O Fado- José Malhoa
Casas de sofrer
– Carlos Ferreira
…Ao fim e ao cabo, cada vida não é mais do que
a soma dos factos contingentes, uma crónica de
intersecções casuais de golpes de sorte, de
acontecimentos aleatórios que revelam apenas
a sua ausência de propósito… (1)
No longínquo período que conhecemos por renascimento, ou o século das luzes, um homem, tem uma concepção genial do seu tempo. Erasmo de Roterdão (1466-1536) escreveu uma carta a um seu amigo, Guilherme de Budé (1467-1540): ” Deus imortal, que século vejo abrir-se diante de nós” (2). Passados estes quase cinco séculos surpreendemo-nos com a evolução da humanidade na literatura, astronomia, matemática, medicina, filosofia e tantas outras atividades que proporcionaram um avanço significativo no conhecimento. Hobsbawm (3) através da sua pena descreve o século XX como uma centúria de grande avanço tecnológico e longevidade do Homo Sapiens Sapiens e ainda no aspeto de desenvolvimento das sociedades e das culturas.
Será que o desenvolvimento filosófico, humanista, acompanhou o desenvolvimento científico? Não restam dúvidas que o desenvolvimento científico foi enorme! Basta pensarmos na chegada do homem à lua transportado numa aeronave (4), na descoberta da penicilina (5) que permitiu salvar muitas vidas durante a II Guerra Mundial, nas novas tecnologias e tantos outros avanços.

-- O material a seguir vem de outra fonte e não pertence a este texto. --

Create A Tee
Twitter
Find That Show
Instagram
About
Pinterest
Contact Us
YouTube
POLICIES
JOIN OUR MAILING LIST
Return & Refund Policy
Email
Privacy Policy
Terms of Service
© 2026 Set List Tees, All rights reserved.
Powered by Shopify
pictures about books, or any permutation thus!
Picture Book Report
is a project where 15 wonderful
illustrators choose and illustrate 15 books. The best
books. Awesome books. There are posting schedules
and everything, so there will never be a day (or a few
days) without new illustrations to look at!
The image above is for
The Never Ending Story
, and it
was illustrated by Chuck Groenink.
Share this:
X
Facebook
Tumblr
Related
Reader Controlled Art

A filosofia, como todo o conhecimento, visa levar o ser humano à acão refletiva. Resulta de um exame crítico dos fundamentos das nossas reflexões, convicções, preconceitos e até das nossas crenças. O estudo da filosofia desenvolve o caráter ético, autónomo, criativo e fundamentado na busca de soluções para conflitos, construção de estratégias de trabalho, divergência de ideias e cooperação para enfrentar problemas.
A formação humana torna o homem humano.
Assistimos no Séc. XX e nas primeiras décadas do Séc. XXI aos mesmos problemas da antiguidade. O controlo do Mediterrâneo (Mare Nostrum) está hoje na ordem do dia como esteve na civilização e cultura romana após três Guerras Púnicas.(6)

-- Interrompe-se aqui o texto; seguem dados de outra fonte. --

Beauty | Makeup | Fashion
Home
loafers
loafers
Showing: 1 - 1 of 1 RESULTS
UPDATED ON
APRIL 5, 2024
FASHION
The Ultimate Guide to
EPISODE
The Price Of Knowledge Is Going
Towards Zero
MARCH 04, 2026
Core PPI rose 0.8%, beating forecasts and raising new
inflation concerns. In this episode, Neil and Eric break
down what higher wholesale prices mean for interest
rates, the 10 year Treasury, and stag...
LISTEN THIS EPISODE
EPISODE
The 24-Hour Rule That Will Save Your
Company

Há germes humanos que é preciso desenvolver. Precisamos perceber o mundo para atuar de maneira humanista na sociedade em que vivemos. Precisamos que a filosofia humanista
Atinja o mesmo nível de desenvolvimento que as outras ciências.

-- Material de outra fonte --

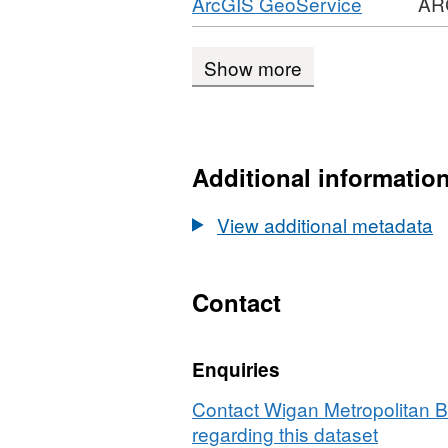
Download
,
ArcGIS GeoService
AR
CSV,
Planning
1988
Format:
Dataset:
Applications
ARCGIS
Planning
1988
Show more
GEOSER
Applications
REST
1988
API,
Dataset:
Additional informatio
Planning
Applicati
View additional metadata
1988
Contact
Enquiries
Contact Wigan Metropolitan 
regarding this dataset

Perceber o mundo, a cidade, a nossa casa, é essencial para podermos agir com humanidade, contornarmos os problemas e trabalhar nas soluções possíveis. Por vezes a resposta mora ao lado, mas a nossa cegueira não permite visualiza-la..
A este propósito lembrei-me de uma história que li num livro de José Gomes Ferreira (1900-1985). Este homem foi escritor, poeta, e embaixador, viajou por muitos países e conheceu suas culturas. Escreveu um texto sobre o irreal quotidiano e um dos capítulos tem por título “Casa de Sofrer”.Estas “Casas de Sofrer” referem-se às Casas de Fado que juntamente com a saudade são caraterísticas do povo português.
Neste capítulo ele descreve ao seu colega, embaixador de Inglaterra em Portugal, o espaço de forma soberba. Este pretendia, com muita insistência, visitar uma casa de fados e sentir uma parte da identidade portuguesa representada naquele espaço.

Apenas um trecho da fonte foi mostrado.